» WHAT IS REQUIRED: Repeat each entry word for word; the images are not part of the copy.

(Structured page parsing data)
+++

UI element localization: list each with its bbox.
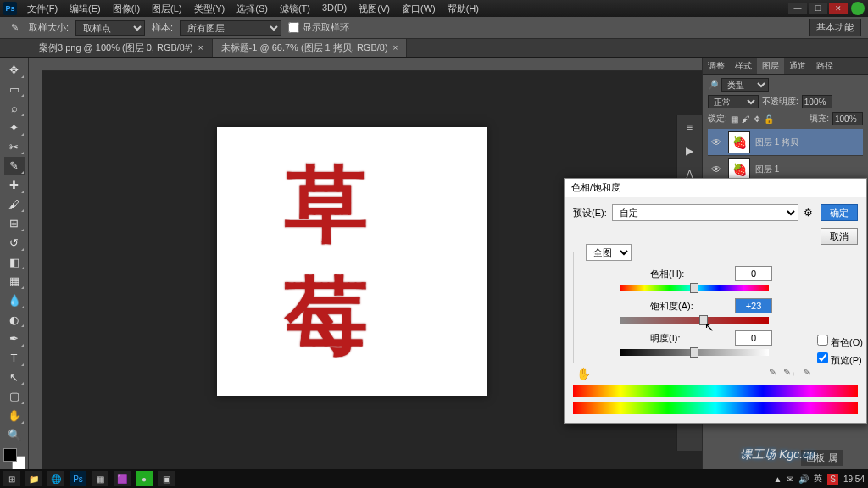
menu-3d[interactable]: 3D(D): [317, 1, 352, 17]
panel-tab-channels[interactable]: 通道: [784, 58, 811, 74]
saturation-slider[interactable]: ↖: [620, 317, 769, 324]
layer-thumbnail[interactable]: 🍓: [728, 131, 750, 153]
color-swatches[interactable]: [3, 448, 25, 469]
search-icon[interactable]: 🔎: [708, 80, 718, 90]
blend-mode-select[interactable]: 正常: [708, 95, 759, 108]
panel-tab-layers[interactable]: 图层: [757, 58, 784, 74]
history-icon[interactable]: ≡: [682, 119, 698, 136]
menu-layer[interactable]: 图层(L): [147, 1, 186, 17]
lock-brush-icon[interactable]: 🖌: [742, 114, 750, 124]
eyedropper-tool-icon[interactable]: ✎: [7, 20, 22, 36]
sample-size-select[interactable]: 取样点: [75, 20, 145, 36]
lock-all-icon[interactable]: 🔒: [764, 114, 774, 124]
move-tool[interactable]: ✥: [4, 61, 25, 79]
fill-input[interactable]: [832, 112, 863, 125]
channel-select[interactable]: 全图: [586, 244, 632, 261]
history-brush-tool[interactable]: ↺: [4, 234, 25, 252]
menu-image[interactable]: 图像(I): [108, 1, 145, 17]
hand-icon[interactable]: ✋: [576, 367, 591, 380]
layer-row[interactable]: 👁 🍓 图层 1 拷贝: [708, 129, 863, 156]
eyedropper-tool[interactable]: ✎: [4, 157, 25, 175]
opacity-input[interactable]: [802, 95, 832, 108]
lasso-tool[interactable]: ⌕: [4, 99, 25, 117]
shape-tool[interactable]: ▢: [4, 387, 25, 405]
marquee-tool[interactable]: ▭: [4, 80, 25, 98]
menu-select[interactable]: 选择(S): [231, 1, 273, 17]
hue-slider[interactable]: [620, 285, 769, 291]
dodge-tool[interactable]: ◐: [4, 311, 25, 329]
task-app2[interactable]: 🟪: [114, 471, 131, 486]
eyedropper-plus-icon[interactable]: ✎₊: [783, 367, 796, 380]
tab-doc2[interactable]: 未标题-1 @ 66.7% (图层 1 拷贝, RGB/8)×: [213, 39, 408, 57]
task-explorer[interactable]: 📁: [25, 471, 42, 486]
preset-select[interactable]: 自定: [612, 204, 798, 221]
lightness-input[interactable]: [735, 330, 772, 346]
canvas[interactable]: 草莓: [217, 127, 487, 396]
menu-filter[interactable]: 滤镜(T): [275, 1, 315, 17]
menu-type[interactable]: 类型(Y): [189, 1, 231, 17]
tray-s-icon[interactable]: S: [827, 474, 838, 485]
lock-pixels-icon[interactable]: ▦: [731, 114, 738, 124]
lightness-slider[interactable]: [620, 349, 769, 356]
ime-indicator[interactable]: 英: [814, 473, 822, 485]
maximize-button[interactable]: ☐: [809, 3, 827, 14]
menu-edit[interactable]: 编辑(E): [64, 1, 106, 17]
stamp-tool[interactable]: ⊞: [4, 214, 25, 232]
tray-volume-icon[interactable]: 🔊: [798, 474, 809, 484]
lock-position-icon[interactable]: ✥: [754, 114, 760, 124]
properties-tab[interactable]: 属: [828, 452, 837, 464]
blur-tool[interactable]: 💧: [4, 291, 25, 309]
play-icon[interactable]: ▶: [682, 142, 698, 159]
eraser-tool[interactable]: ◧: [4, 253, 25, 271]
ruler-horizontal[interactable]: [42, 58, 702, 71]
layer-name[interactable]: 图层 1 拷贝: [755, 136, 798, 148]
menu-window[interactable]: 窗口(W): [397, 1, 441, 17]
ruler-vertical[interactable]: [29, 71, 42, 469]
hue-saturation-dialog[interactable]: 色相/饱和度 预设(E): 自定 ⚙ 确定 取消 全图 色相(H): 饱和度(A…: [564, 178, 867, 424]
task-app3[interactable]: ●: [136, 471, 153, 486]
brush-tool[interactable]: 🖌: [4, 196, 25, 214]
start-button[interactable]: ⊞: [3, 471, 20, 486]
crop-tool[interactable]: ✂: [4, 138, 25, 156]
dialog-title[interactable]: 色相/饱和度: [565, 179, 866, 197]
close-icon[interactable]: ×: [198, 43, 203, 53]
minimize-button[interactable]: ―: [788, 3, 807, 14]
menu-file[interactable]: 文件(F): [22, 1, 63, 17]
preview-checkbox[interactable]: 预览(P): [817, 352, 863, 367]
magic-wand-tool[interactable]: ✦: [4, 119, 25, 136]
type-tool[interactable]: T: [4, 349, 25, 367]
layer-name[interactable]: 图层 1: [755, 164, 779, 175]
gear-icon[interactable]: ⚙: [804, 207, 815, 219]
tray-up-icon[interactable]: ▲: [773, 474, 782, 484]
panel-tab-paths[interactable]: 路径: [811, 58, 838, 74]
path-tool[interactable]: ↖: [4, 369, 25, 386]
visibility-icon[interactable]: 👁: [711, 136, 723, 148]
layer-filter-select[interactable]: 类型: [721, 78, 769, 92]
cancel-button[interactable]: 取消: [821, 228, 858, 245]
close-icon[interactable]: ×: [393, 43, 398, 53]
clock[interactable]: 19:54: [843, 474, 865, 484]
gradient-tool[interactable]: ▦: [4, 272, 25, 290]
hue-input[interactable]: [735, 266, 772, 281]
task-photoshop[interactable]: Ps: [70, 471, 86, 486]
panel-tab-adjust[interactable]: 调整: [703, 58, 730, 74]
eyedropper-minus-icon[interactable]: ✎₋: [803, 367, 815, 380]
ok-button[interactable]: 确定: [821, 204, 858, 221]
menu-view[interactable]: 视图(V): [353, 1, 395, 17]
eyedropper-icon[interactable]: ✎: [769, 367, 776, 380]
show-ring-checkbox[interactable]: 显示取样环: [288, 21, 349, 34]
zoom-tool[interactable]: 🔍: [4, 426, 25, 444]
panel-tab-style[interactable]: 样式: [730, 58, 757, 74]
task-app1[interactable]: ▦: [92, 471, 108, 486]
layer-thumbnail[interactable]: 🍓: [728, 158, 750, 180]
sample-source-select[interactable]: 所有图层: [180, 20, 281, 36]
extension-badge[interactable]: [851, 2, 865, 15]
task-browser[interactable]: 🌐: [47, 471, 64, 486]
heal-tool[interactable]: ✚: [4, 176, 25, 194]
colorize-checkbox[interactable]: 着色(O): [817, 335, 863, 349]
tab-doc1[interactable]: 案例3.png @ 100% (图层 0, RGB/8#)×: [31, 39, 213, 57]
hand-tool[interactable]: ✋: [4, 407, 25, 424]
saturation-input[interactable]: [735, 298, 772, 313]
close-button[interactable]: ✕: [829, 3, 848, 14]
tray-mail-icon[interactable]: ✉: [787, 474, 793, 484]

+++

» EXERCISE RESPONSE:
UI element localization: list each with its bbox.
menu-3d[interactable]: 3D(D): [317, 1, 352, 17]
panel-tab-channels[interactable]: 通道: [784, 58, 811, 74]
saturation-slider[interactable]: ↖: [620, 317, 769, 324]
layer-thumbnail[interactable]: 🍓: [728, 131, 750, 153]
color-swatches[interactable]: [3, 448, 25, 469]
search-icon[interactable]: 🔎: [708, 80, 718, 90]
blend-mode-select[interactable]: 正常: [708, 95, 759, 108]
panel-tab-layers[interactable]: 图层: [757, 58, 784, 74]
history-icon[interactable]: ≡: [682, 119, 698, 136]
menu-layer[interactable]: 图层(L): [147, 1, 186, 17]
lock-brush-icon[interactable]: 🖌: [742, 114, 750, 124]
eyedropper-tool-icon[interactable]: ✎: [7, 20, 22, 36]
sample-size-select[interactable]: 取样点: [75, 20, 145, 36]
lock-all-icon[interactable]: 🔒: [764, 114, 774, 124]
move-tool[interactable]: ✥: [4, 61, 25, 79]
fill-input[interactable]: [832, 112, 863, 125]
channel-select[interactable]: 全图: [586, 244, 632, 261]
history-brush-tool[interactable]: ↺: [4, 234, 25, 252]
menu-image[interactable]: 图像(I): [108, 1, 145, 17]
hand-icon[interactable]: ✋: [576, 367, 591, 380]
layer-row[interactable]: 👁 🍓 图层 1 拷贝: [708, 129, 863, 156]
eyedropper-tool[interactable]: ✎: [4, 157, 25, 175]
opacity-input[interactable]: [802, 95, 832, 108]
lasso-tool[interactable]: ⌕: [4, 99, 25, 117]
shape-tool[interactable]: ▢: [4, 387, 25, 405]
marquee-tool[interactable]: ▭: [4, 80, 25, 98]
menu-select[interactable]: 选择(S): [231, 1, 273, 17]
hue-slider[interactable]: [620, 285, 769, 291]
dodge-tool[interactable]: ◐: [4, 311, 25, 329]
task-app2[interactable]: 🟪: [114, 471, 131, 486]
eyedropper-plus-icon[interactable]: ✎₊: [783, 367, 796, 380]
tab-doc2[interactable]: 未标题-1 @ 66.7% (图层 1 拷贝, RGB/8)×: [213, 39, 408, 57]
task-explorer[interactable]: 📁: [25, 471, 42, 486]
preset-select[interactable]: 自定: [612, 204, 798, 221]
lightness-input[interactable]: [735, 330, 772, 346]
canvas[interactable]: 草莓: [217, 127, 487, 396]
menu-filter[interactable]: 滤镜(T): [275, 1, 315, 17]
menu-type[interactable]: 类型(Y): [189, 1, 231, 17]
tray-s-icon[interactable]: S: [827, 474, 838, 485]
lock-pixels-icon[interactable]: ▦: [731, 114, 738, 124]
lightness-slider[interactable]: [620, 349, 769, 356]
ime-indicator[interactable]: 英: [814, 473, 822, 485]
maximize-button[interactable]: ☐: [809, 3, 827, 14]
menu-edit[interactable]: 编辑(E): [64, 1, 106, 17]
stamp-tool[interactable]: ⊞: [4, 214, 25, 232]
tray-volume-icon[interactable]: 🔊: [798, 474, 809, 484]
lock-position-icon[interactable]: ✥: [754, 114, 760, 124]
properties-tab[interactable]: 属: [828, 452, 837, 464]
blur-tool[interactable]: 💧: [4, 291, 25, 309]
play-icon[interactable]: ▶: [682, 142, 698, 159]
eraser-tool[interactable]: ◧: [4, 253, 25, 271]
ruler-horizontal[interactable]: [42, 58, 702, 71]
layer-name[interactable]: 图层 1 拷贝: [755, 136, 798, 148]
menu-window[interactable]: 窗口(W): [397, 1, 441, 17]
ruler-vertical[interactable]: [29, 71, 42, 469]
hue-saturation-dialog[interactable]: 色相/饱和度 预设(E): 自定 ⚙ 确定 取消 全图 色相(H): 饱和度(A…: [564, 178, 867, 424]
task-app3[interactable]: ●: [136, 471, 153, 486]
brush-tool[interactable]: 🖌: [4, 196, 25, 214]
start-button[interactable]: ⊞: [3, 471, 20, 486]
crop-tool[interactable]: ✂: [4, 138, 25, 156]
dialog-title[interactable]: 色相/饱和度: [565, 179, 866, 197]
close-icon[interactable]: ×: [198, 43, 203, 53]
minimize-button[interactable]: ―: [788, 3, 807, 14]
menu-file[interactable]: 文件(F): [22, 1, 63, 17]
preview-checkbox[interactable]: 预览(P): [817, 352, 863, 367]
magic-wand-tool[interactable]: ✦: [4, 119, 25, 136]
type-tool[interactable]: T: [4, 349, 25, 367]
layer-name[interactable]: 图层 1: [755, 164, 779, 175]
gear-icon[interactable]: ⚙: [804, 207, 815, 219]
tray-up-icon[interactable]: ▲: [773, 474, 782, 484]
panel-tab-paths[interactable]: 路径: [811, 58, 838, 74]
path-tool[interactable]: ↖: [4, 369, 25, 386]
visibility-icon[interactable]: 👁: [711, 136, 723, 148]
layer-filter-select[interactable]: 类型: [721, 78, 769, 92]
cancel-button[interactable]: 取消: [821, 228, 858, 245]
close-icon[interactable]: ×: [393, 43, 398, 53]
clock[interactable]: 19:54: [843, 474, 865, 484]
gradient-tool[interactable]: ▦: [4, 272, 25, 290]
hue-input[interactable]: [735, 266, 772, 281]
task-photoshop[interactable]: Ps: [70, 471, 86, 486]
panel-tab-adjust[interactable]: 调整: [703, 58, 730, 74]
eyedropper-minus-icon[interactable]: ✎₋: [803, 367, 815, 380]
ok-button[interactable]: 确定: [821, 204, 858, 221]
menu-view[interactable]: 视图(V): [353, 1, 395, 17]
eyedropper-icon[interactable]: ✎: [769, 367, 776, 380]
show-ring-checkbox[interactable]: 显示取样环: [288, 21, 349, 34]
zoom-tool[interactable]: 🔍: [4, 426, 25, 444]
panel-tab-style[interactable]: 样式: [730, 58, 757, 74]
task-app1[interactable]: ▦: [92, 471, 108, 486]
layer-thumbnail[interactable]: 🍓: [728, 158, 750, 180]
sample-source-select[interactable]: 所有图层: [180, 20, 281, 36]
extension-badge[interactable]: [851, 2, 865, 15]
task-browser[interactable]: 🌐: [47, 471, 64, 486]
heal-tool[interactable]: ✚: [4, 176, 25, 194]
colorize-checkbox[interactable]: 着色(O): [817, 335, 863, 349]
tab-doc1[interactable]: 案例3.png @ 100% (图层 0, RGB/8#)×: [31, 39, 213, 57]
hand-tool[interactable]: ✋: [4, 407, 25, 424]
saturation-input[interactable]: [735, 298, 772, 313]
close-button[interactable]: ✕: [829, 3, 848, 14]
tray-mail-icon[interactable]: ✉: [787, 474, 793, 484]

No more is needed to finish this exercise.